I'm implementing some search algorithm using numpy
where one step is to check weather a vector is in a matrix (as row). I used to use np.isin
before, but I suddenly become curious will the python keyword in
work. I therefore tested it and find it do works.
Since I didn't find any python interface for in
(like __add__
for +
or __abs__
for abs
), I believe in
is hard-wired in python by using standard iterator logic, therefore it should be slower compared to the numpy
-provided np.isin
. But after I did some testing, unbelievably:
>>> a = np.int8(1)
>>> A = np.zeros(2**24, 'b')
>>> %timeit a in A
>>> %timeit np.isin(a, A)
21.7 ms ± 1.58 ms per loop (mean ± std. dev. of 7 runs, 10 loops each)

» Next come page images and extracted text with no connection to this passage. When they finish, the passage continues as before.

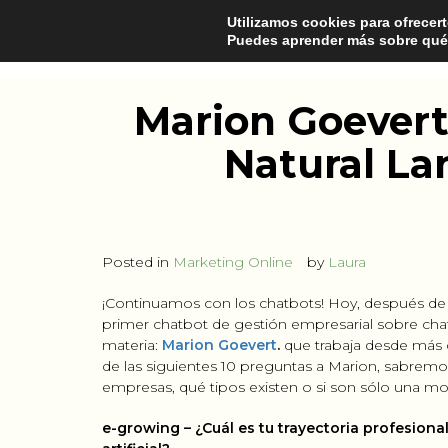
Utilizamos cookies para ofrecert
Puedes aprender más sobre qué 
Marion Goevert
Natural La
Posted in
Marketing Online
by
Laura
¡Continuamos con los chatbots! Hoy, después de
primer chatbot de gestión empresarial sobre chat
materia:
Marion Goevert
.
que trabaja desde más
de las siguientes 10 preguntas a Marion, sabremo
empresas, qué tipos existen o si son sólo una mo
e-growing – ¿Cuál es tu trayectoria profesiona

310 ms ± 20.4 ms per loop (mean ± std. dev. of 7 runs, 1 loop each)
which sais np.isin
is 10+ times slower than python in
for small data type. I also did a test for big data type
>>> a = np.ones(1, 'V256')
>>> A = np.zeros(2**22, 'V256')
>>> %timeit a in A
>>> %timeit np.isin(a, A)
129 ms ± 12.2 ms per loop (mean ± std. dev. of 7 runs, 1 loop each)
10.5 s ± 184 ms per loop (mean ± std. dev. of 7 runs, 1 loop each)
which sais np.isin
is ~100 times slower.
I'm wondering what could be the reason for this. Note since a=1
while A=[0,0,...]
, the match will have to be done on the whole array. There's no such thing as "early exit" on python side.
EDIT Oh actually there is python interface for in
called __contains__
. But still why would np.isin
be way slower than np.ndarray.__contains__
?